Grapes Namibia

Namibian table grape growers have accepted that the new season will not fulfil all the expectations of significant further growth.

Total exports are likely to be down by about 0.5m cartons due to unfavourable conditions in the early development of the grapes.

The crop is now forecast at around 6.5m cartons instead of the early prediction of 7.2m cartons. Cold weather in the early development stage affected the crop, say industry sources.

Leon de Kock of Grape Alliance says his group is still pleased with what has been achieved. “With volume slightly down, we are still happy with the turnout. We are now moving into the late season and most of us will finish packing before Christmas despite a late start to the season.”
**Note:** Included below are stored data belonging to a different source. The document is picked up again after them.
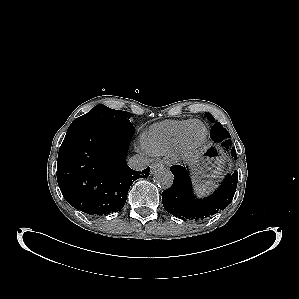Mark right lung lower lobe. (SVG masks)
<instances>
[{
  "label": "right lung lower lobe",
  "instance_id": "1",
  "mask_svg": "<svg viewBox=\"0 0 299 299\" xmlns=\"http://www.w3.org/2000/svg\"><path fill=\"white\" fill-rule=\"evenodd\" d=\"M133 133L132 125L67 131L59 149L57 181L71 206L94 216L123 208L132 183L150 172L126 164Z\"/></svg>",
  "mask_w": 299,
  "mask_h": 299
}]
</instances>
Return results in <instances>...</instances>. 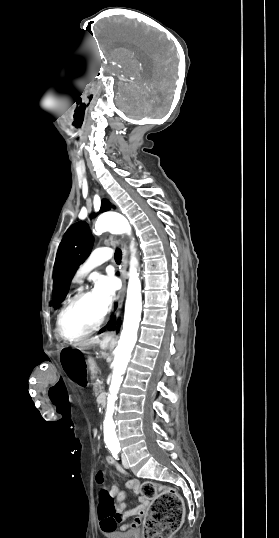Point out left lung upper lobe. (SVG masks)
Here are the masks:
<instances>
[{
    "instance_id": "5c2ea615",
    "label": "left lung upper lobe",
    "mask_w": 279,
    "mask_h": 538,
    "mask_svg": "<svg viewBox=\"0 0 279 538\" xmlns=\"http://www.w3.org/2000/svg\"><path fill=\"white\" fill-rule=\"evenodd\" d=\"M111 208L108 200H103L101 212ZM93 237L89 226L84 221L75 223L64 234L58 248L53 283V299L50 306L58 307L68 293L71 279L78 266L89 256Z\"/></svg>"
}]
</instances>
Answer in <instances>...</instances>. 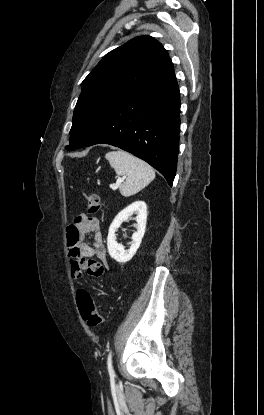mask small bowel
Returning <instances> with one entry per match:
<instances>
[{
  "label": "small bowel",
  "instance_id": "small-bowel-1",
  "mask_svg": "<svg viewBox=\"0 0 264 415\" xmlns=\"http://www.w3.org/2000/svg\"><path fill=\"white\" fill-rule=\"evenodd\" d=\"M90 234H92V240L87 241L86 237ZM67 246L70 256L96 257L103 265L108 262L106 248L96 218L76 217L67 230Z\"/></svg>",
  "mask_w": 264,
  "mask_h": 415
}]
</instances>
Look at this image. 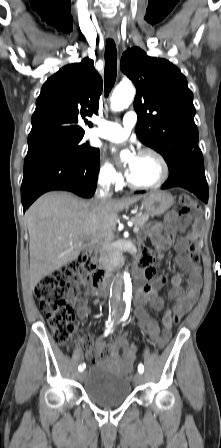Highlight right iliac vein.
Segmentation results:
<instances>
[{
    "label": "right iliac vein",
    "instance_id": "right-iliac-vein-1",
    "mask_svg": "<svg viewBox=\"0 0 221 448\" xmlns=\"http://www.w3.org/2000/svg\"><path fill=\"white\" fill-rule=\"evenodd\" d=\"M84 376H85V371H81V372L78 374V378H79V380H80V381L83 380Z\"/></svg>",
    "mask_w": 221,
    "mask_h": 448
}]
</instances>
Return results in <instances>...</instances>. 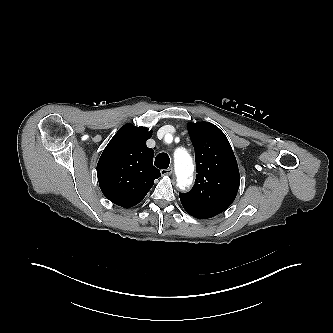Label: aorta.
<instances>
[{
	"label": "aorta",
	"mask_w": 333,
	"mask_h": 333,
	"mask_svg": "<svg viewBox=\"0 0 333 333\" xmlns=\"http://www.w3.org/2000/svg\"><path fill=\"white\" fill-rule=\"evenodd\" d=\"M175 169L177 177L181 185L190 183V176L193 172V163L189 154L183 150L178 149L174 155Z\"/></svg>",
	"instance_id": "1"
}]
</instances>
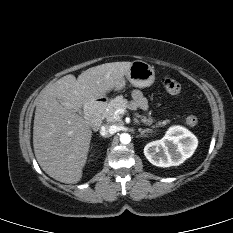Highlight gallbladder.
<instances>
[{"instance_id": "bac80fb5", "label": "gallbladder", "mask_w": 233, "mask_h": 233, "mask_svg": "<svg viewBox=\"0 0 233 233\" xmlns=\"http://www.w3.org/2000/svg\"><path fill=\"white\" fill-rule=\"evenodd\" d=\"M78 114L82 116V112L81 111H78Z\"/></svg>"}]
</instances>
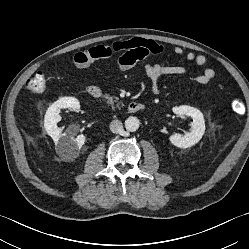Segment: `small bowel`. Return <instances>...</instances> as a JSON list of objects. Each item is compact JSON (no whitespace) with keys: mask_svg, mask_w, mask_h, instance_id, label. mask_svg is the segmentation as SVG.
<instances>
[{"mask_svg":"<svg viewBox=\"0 0 249 249\" xmlns=\"http://www.w3.org/2000/svg\"><path fill=\"white\" fill-rule=\"evenodd\" d=\"M164 48L153 40L134 38L124 41H115L110 45L96 46L79 52L75 55L74 61L77 67L86 71L91 64L98 59H108L111 56L118 55V67L121 71H127L139 62H145L153 55H159ZM176 55L183 54L180 46L174 48ZM185 58L189 62H194L201 73L196 75L194 80L199 85L208 84L215 76L212 68L207 66V59L202 54L188 52ZM144 71L150 81L151 92L155 95L161 93L160 79L164 76H180L187 73V68L180 65H167L164 62L148 63L144 65Z\"/></svg>","mask_w":249,"mask_h":249,"instance_id":"small-bowel-1","label":"small bowel"}]
</instances>
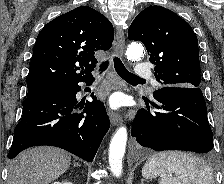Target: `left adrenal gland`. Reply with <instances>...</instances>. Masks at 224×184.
I'll return each mask as SVG.
<instances>
[{
	"label": "left adrenal gland",
	"mask_w": 224,
	"mask_h": 184,
	"mask_svg": "<svg viewBox=\"0 0 224 184\" xmlns=\"http://www.w3.org/2000/svg\"><path fill=\"white\" fill-rule=\"evenodd\" d=\"M141 184H144V179H141Z\"/></svg>",
	"instance_id": "a2214340"
}]
</instances>
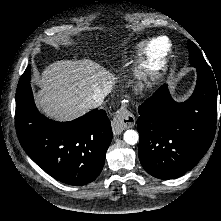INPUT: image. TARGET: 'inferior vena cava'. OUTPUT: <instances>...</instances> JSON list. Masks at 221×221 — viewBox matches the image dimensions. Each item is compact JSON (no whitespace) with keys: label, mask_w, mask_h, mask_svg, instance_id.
Instances as JSON below:
<instances>
[{"label":"inferior vena cava","mask_w":221,"mask_h":221,"mask_svg":"<svg viewBox=\"0 0 221 221\" xmlns=\"http://www.w3.org/2000/svg\"><path fill=\"white\" fill-rule=\"evenodd\" d=\"M109 93L107 89H96L95 92L89 95L84 101V107L91 109L100 106L103 103L104 97Z\"/></svg>","instance_id":"602c4592"}]
</instances>
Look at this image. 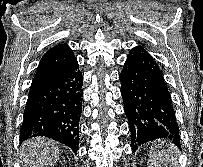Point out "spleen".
I'll list each match as a JSON object with an SVG mask.
<instances>
[{
  "label": "spleen",
  "mask_w": 203,
  "mask_h": 167,
  "mask_svg": "<svg viewBox=\"0 0 203 167\" xmlns=\"http://www.w3.org/2000/svg\"><path fill=\"white\" fill-rule=\"evenodd\" d=\"M176 147L165 141L155 142L149 153L148 167H177Z\"/></svg>",
  "instance_id": "spleen-1"
}]
</instances>
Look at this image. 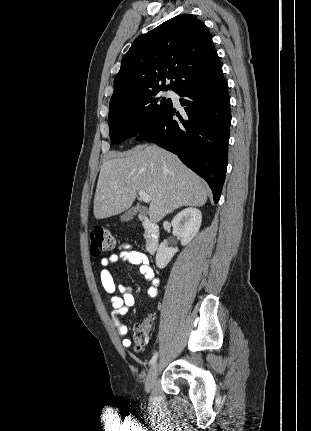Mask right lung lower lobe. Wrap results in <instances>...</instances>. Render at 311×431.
Here are the masks:
<instances>
[{"mask_svg": "<svg viewBox=\"0 0 311 431\" xmlns=\"http://www.w3.org/2000/svg\"><path fill=\"white\" fill-rule=\"evenodd\" d=\"M183 99L184 119L171 105L145 126L136 138L152 141L178 155L180 160L204 178L217 203L228 163L231 122L228 83L222 69L176 92ZM177 115L179 120H174Z\"/></svg>", "mask_w": 311, "mask_h": 431, "instance_id": "98d812e1", "label": "right lung lower lobe"}]
</instances>
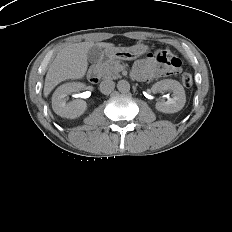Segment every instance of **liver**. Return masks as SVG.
Instances as JSON below:
<instances>
[{"label":"liver","mask_w":232,"mask_h":232,"mask_svg":"<svg viewBox=\"0 0 232 232\" xmlns=\"http://www.w3.org/2000/svg\"><path fill=\"white\" fill-rule=\"evenodd\" d=\"M93 46L104 51L115 48L112 43L105 42H81L69 44L57 53L53 62L49 65L44 84V96L47 97L50 92L61 82L65 80L82 79L88 68L87 53Z\"/></svg>","instance_id":"6515ba94"}]
</instances>
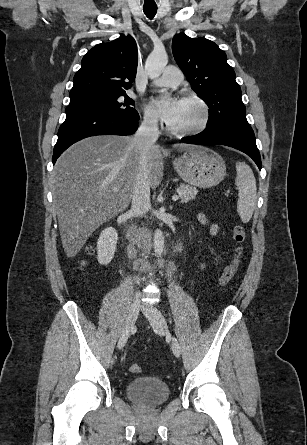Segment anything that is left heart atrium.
Segmentation results:
<instances>
[{
    "instance_id": "left-heart-atrium-1",
    "label": "left heart atrium",
    "mask_w": 307,
    "mask_h": 445,
    "mask_svg": "<svg viewBox=\"0 0 307 445\" xmlns=\"http://www.w3.org/2000/svg\"><path fill=\"white\" fill-rule=\"evenodd\" d=\"M183 103V99L173 94L159 93L149 101V107L170 125L180 115Z\"/></svg>"
}]
</instances>
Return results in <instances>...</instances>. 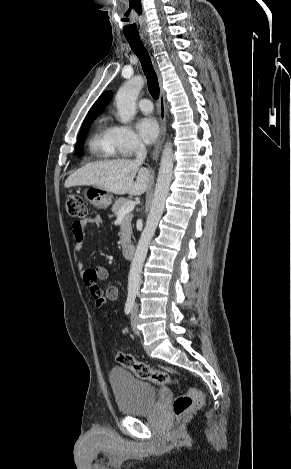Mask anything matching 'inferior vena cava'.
Masks as SVG:
<instances>
[{"instance_id":"1","label":"inferior vena cava","mask_w":291,"mask_h":469,"mask_svg":"<svg viewBox=\"0 0 291 469\" xmlns=\"http://www.w3.org/2000/svg\"><path fill=\"white\" fill-rule=\"evenodd\" d=\"M135 153H136V162H143L146 158V155H147V150H146V147L145 145L143 144V142L141 140H137L136 142V150H135Z\"/></svg>"}]
</instances>
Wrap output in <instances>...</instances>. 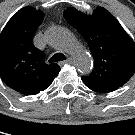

Andre Vermaak, a well-known table grape industry figure in Namibia, says growers who started pruning a bit later missed the effect of the cold weather and they are doing much better than the early growers.

The Namibian table grape industry, which has often been described as the stepchild of the Southern African table grape export business, is slowly marching towards a major milestone.

This year the Namibian industry, concentrated on the northern bank of the Orange River, was projecting an export volume of 7.2m cartons. The latest crop forecast is considered just a blimp in future growth.

The industry is set to export 10m cartons in two years’ time and it is clearly now becoming a very important player in the early Southern African season.

The total Namibian export volume of under 7m cartons is still however well short of the South African early season volume of around 28m to 30m cartons expected to be packed in the northern regions, the Orange River and the West Coast regions.

This year though both those on the northern side of the Orange River and their South African counterparts who grow their grapes along a distance of 250km on the southern side of the river, experienced late starts to their seasons.

“Markets are fairly full everywhere and it did not really matter so much that we are late,” says de Kock. “If you start late you never catch up, the sales windows during the early weeks have been missed.'

He says more grapes which would at this time of the year have been exported from South America to the US, are now arriving in Europe. This is due to the overhang of the Californian season and full markets in the US.

It was reported earlier that the sales of Californian grapes in China are affected by the fall-out of the Trump trade wars and that local US growers were carrying much larger stocks in their cold stores at the end of the Californian season.